Give the number of lines in the records below that contain the word "está", and nothing more.

··· Extracted material

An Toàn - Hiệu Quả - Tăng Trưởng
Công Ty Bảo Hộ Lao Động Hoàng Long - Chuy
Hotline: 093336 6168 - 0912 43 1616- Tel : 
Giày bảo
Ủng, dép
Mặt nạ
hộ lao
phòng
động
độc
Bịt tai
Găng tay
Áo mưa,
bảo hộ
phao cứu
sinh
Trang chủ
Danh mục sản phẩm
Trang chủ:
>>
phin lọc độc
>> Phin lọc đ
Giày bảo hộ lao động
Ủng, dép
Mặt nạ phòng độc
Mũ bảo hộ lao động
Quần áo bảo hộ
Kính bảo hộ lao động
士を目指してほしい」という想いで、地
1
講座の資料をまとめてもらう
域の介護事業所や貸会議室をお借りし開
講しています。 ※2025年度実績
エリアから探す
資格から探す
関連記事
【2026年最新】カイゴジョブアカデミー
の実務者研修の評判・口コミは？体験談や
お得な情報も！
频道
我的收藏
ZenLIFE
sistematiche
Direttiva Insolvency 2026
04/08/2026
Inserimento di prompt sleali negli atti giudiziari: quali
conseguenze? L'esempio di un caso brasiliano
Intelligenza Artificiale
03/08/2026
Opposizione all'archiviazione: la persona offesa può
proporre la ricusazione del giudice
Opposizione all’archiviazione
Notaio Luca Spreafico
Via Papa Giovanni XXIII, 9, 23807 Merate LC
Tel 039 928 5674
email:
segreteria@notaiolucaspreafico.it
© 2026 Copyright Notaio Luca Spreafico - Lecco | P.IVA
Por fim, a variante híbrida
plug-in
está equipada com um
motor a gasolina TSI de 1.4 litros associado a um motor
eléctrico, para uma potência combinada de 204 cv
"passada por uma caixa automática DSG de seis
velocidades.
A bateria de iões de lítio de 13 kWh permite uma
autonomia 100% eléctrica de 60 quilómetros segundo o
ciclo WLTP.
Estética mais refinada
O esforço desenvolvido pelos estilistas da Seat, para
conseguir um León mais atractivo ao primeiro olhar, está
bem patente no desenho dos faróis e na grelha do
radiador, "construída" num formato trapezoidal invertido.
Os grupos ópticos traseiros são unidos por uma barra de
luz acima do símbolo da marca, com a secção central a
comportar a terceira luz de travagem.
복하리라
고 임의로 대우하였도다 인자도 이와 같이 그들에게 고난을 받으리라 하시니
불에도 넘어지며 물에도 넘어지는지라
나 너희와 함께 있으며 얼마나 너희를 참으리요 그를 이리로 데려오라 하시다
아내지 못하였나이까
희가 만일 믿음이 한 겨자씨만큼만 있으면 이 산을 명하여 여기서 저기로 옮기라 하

······

Answer for the task - 2